Polyzoides doesn't like above-ground parking. I don't either. No one does. (It is the main reason that AMLI II looks like it does). A street has a better feel when the second and third stories are lined with balconies rather than garage screens. But below-ground parking is at least twice as expensive as above-ground parking. Some projects simply won't get built if the developer has to shell out $30,000 or $40,000 per parking space. I'd rather have the buildings built than the land left vacant. Screened parking is not ideal aesthetically, but it's better than a surface parking lot. (Polyzoides also suggested wrapping the parking with habitable space. I frankly don't know enough about that to comment.)
In the end, though, there's probably not much daylight between my view and Polyzoides'. I think tall buildings are good for downtown. Density is good for downtown. It's good for the city. All buildings need to engage the street, which means they must offer an attractive streetscape and some ground-floor uses. (They don't all have to be clothing boutiques and coffee shops.) But we now require this. I think Austin's on the right path. I think if Polyzoides were more familiar with what's going on here, he'd agree.
Personally, I'd also rather have 4-8 stories everywhere instead of 40 stories in the middle and 0.4 (FAR) everywhere else. Really, I'd rather have 40 stories in the middle, 4-8 stories mixed in and surrounding that, and 0.4 surrounding that. That said, people around here are fighting pretty hard to keep the 0.4 everywhere they can, so we may have to take what we can get.
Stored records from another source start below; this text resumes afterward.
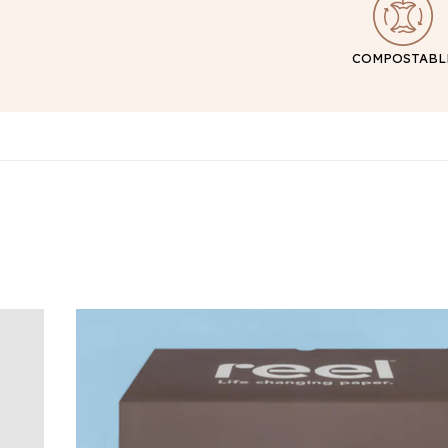
COMPOSTABL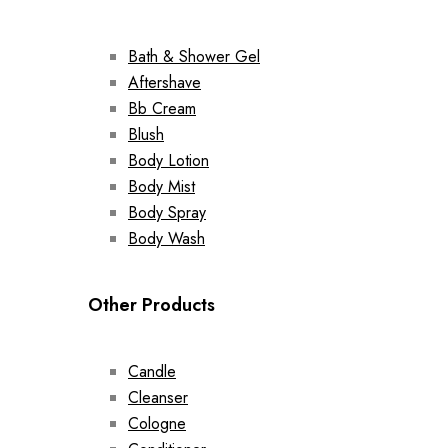
Bath & Shower Gel
Aftershave
Bb Cream
Blush
Body Lotion
Body Mist
Body Spray
Body Wash
Other Products
Candle
Cleanser
Cologne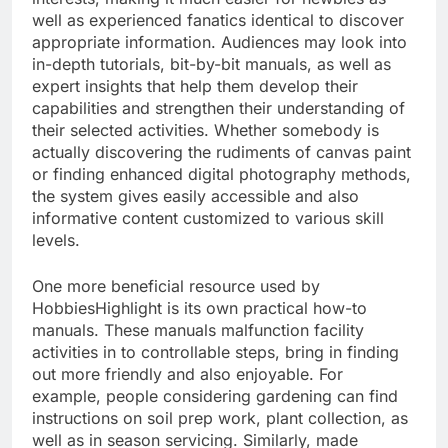
well as experienced fanatics identical to discover
appropriate information. Audiences may look into
in-depth tutorials, bit-by-bit manuals, as well as
expert insights that help them develop their
capabilities and strengthen their understanding of
their selected activities. Whether somebody is
actually discovering the rudiments of canvas paint
or finding enhanced digital photography methods,
the system gives easily accessible and also
informative content customized to various skill
levels.
One more beneficial resource used by
HobbiesHighlight is its own practical how-to
manuals. These manuals malfunction facility
activities in to controllable steps, bring in finding
out more friendly and also enjoyable. For
example, people considering gardening can find
instructions on soil prep work, plant collection, as
well as in season servicing. Similarly, made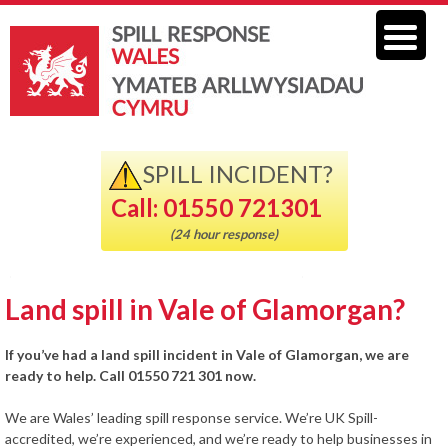
SPILL INCIDENT?
Call: 01550 721301
(24 hour response)
Land spill in Vale of Glamorgan?
If you’ve had a land spill incident in Vale of Glamorgan, we are
ready to help. Call 01550 721 301 now.
We are Wales’ leading spill response service. We’re UK Spill-
accredited, we’re experienced, and we’re ready to help businesses in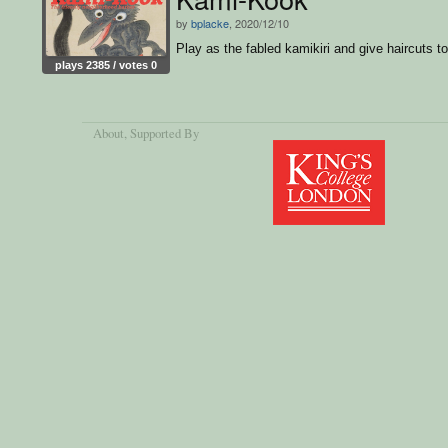
by
bplacke
, 2020/12/10
Play as the fabled kamikiri and give haircuts to 
plays 2385 / votes 0
About
, Supported By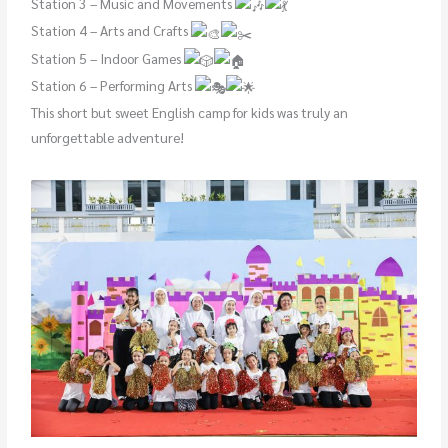
Station 3 – Music and Movements
Station 4 – Arts and Crafts
Station 5 – Indoor Games
Station 6 – Performing Arts
This short but sweet English camp for kids was truly an
unforgettable adventure!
Posted by: Shilli | April 11, 2008 at 08:43 AM
Yeah, FAR is the real problem - above ground parking could just as easily exist in either the block-covering or the point-tower model, after all. Consider the Villas on Guadalupe - covers the block; still has above ground parking.
Posted by: M1EK | April 11, 2008 at 11:29 AM
I think both AMLIs are pretty nice - decent materials on the surface and decent street frontage. The big driveways shown in your pics are the biggest problem for me. Otherwise, I think they contribute to the streetscape and urban environment. The new Monarch, on the other hand, looks like it is going to be pretty bad. EIFS all over and a ground floor that doesn't engage the street well. There are plenty of others, old and new, that are similarly bad. I think until we get to a point where people living downtown don't have cars and we can build residential without parking, AMLI is about as good as we are going to get.
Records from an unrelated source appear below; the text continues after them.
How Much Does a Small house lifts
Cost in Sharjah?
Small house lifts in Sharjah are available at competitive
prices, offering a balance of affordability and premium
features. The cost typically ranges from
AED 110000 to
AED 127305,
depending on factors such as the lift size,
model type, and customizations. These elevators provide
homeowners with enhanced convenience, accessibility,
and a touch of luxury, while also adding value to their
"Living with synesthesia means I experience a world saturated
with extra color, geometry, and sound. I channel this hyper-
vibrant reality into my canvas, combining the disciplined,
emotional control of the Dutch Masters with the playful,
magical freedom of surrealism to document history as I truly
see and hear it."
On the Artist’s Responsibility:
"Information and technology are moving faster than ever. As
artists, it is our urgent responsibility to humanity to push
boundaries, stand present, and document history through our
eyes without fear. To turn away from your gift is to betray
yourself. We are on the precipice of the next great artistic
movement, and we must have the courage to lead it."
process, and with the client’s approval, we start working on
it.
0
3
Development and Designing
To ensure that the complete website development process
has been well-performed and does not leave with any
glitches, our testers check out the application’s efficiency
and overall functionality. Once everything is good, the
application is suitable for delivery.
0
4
Posted by: Shilli | April 13, 2008 at 01:28 PM
My guess is that the Monarch's retail is elevated to keep it out of a flood plain. Just speculation.
Posted by: AC | April 13, 2008 at 01:44 PM
I sympathize with the mid-rise camp -- Paris is a magnificent example, where a de facto 8-story height limit (the water pressure only went so high back then) became institutionalized. It just so happens that height still allows sunlight to reach the street, and that height allows someone to view the entire building (from askance) without having to crane their neck up. The height limit means that everyone has an equally bad view from within their apartment, but an equally wonderful view from their rooftop.
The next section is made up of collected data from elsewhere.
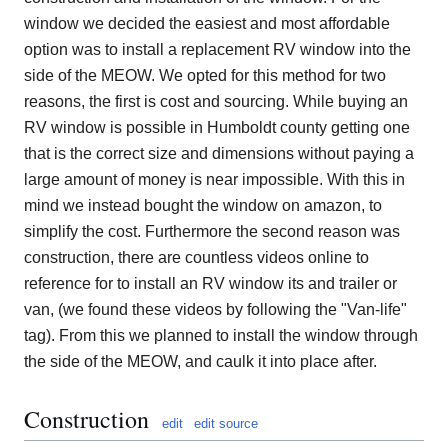
window we decided the easiest and most affordable
option was to install a replacement RV window into the
side of the MEOW. We opted for this method for two
reasons, the first is cost and sourcing. While buying an
RV window is possible in Humboldt county getting one
that is the correct size and dimensions without paying a
large amount of money is near impossible. With this in
mind we instead bought the window on amazon, to
simplify the cost. Furthermore the second reason was
construction, there are countless videos online to
reference for to install an RV window its and trailer or
van, (we found these videos by following the "Van-life"
tag). From this we planned to install the window through
the side of the MEOW, and caulk it into place after.
Construction
edit
edit source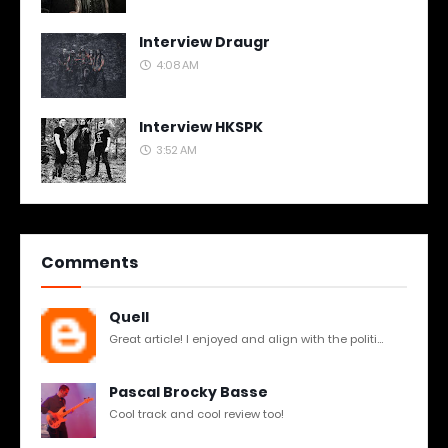
Interview Draugr
4:08 AM
Interview HKSPK
3:52 AM
Comments
Quell
Great article! I enjoyed and align with the politi...
Pascal Brocky Basse
Cool track and cool review too!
However, two big economic obstacles now stand in the way: one cost, one revenue.
Cost: Anything 5+ stories has to be built as fireproof, "Type I" construction under today's building and zoning codes, with steel/concrete frames, elevators, and structured parking. The marginal cost of going from 4 to 5 stories is essentially the same as going from 4 to 12 stories, so why not go all out?
Revenue: What sells people on high-rise living? Literally above and beyond anything else, it's the view. People will pay fortunes to have sweeping views over the landscape -- and developers can really only monetize that by going ever higher.
BTW, I think I was the one who swapped out the water decanter at that session.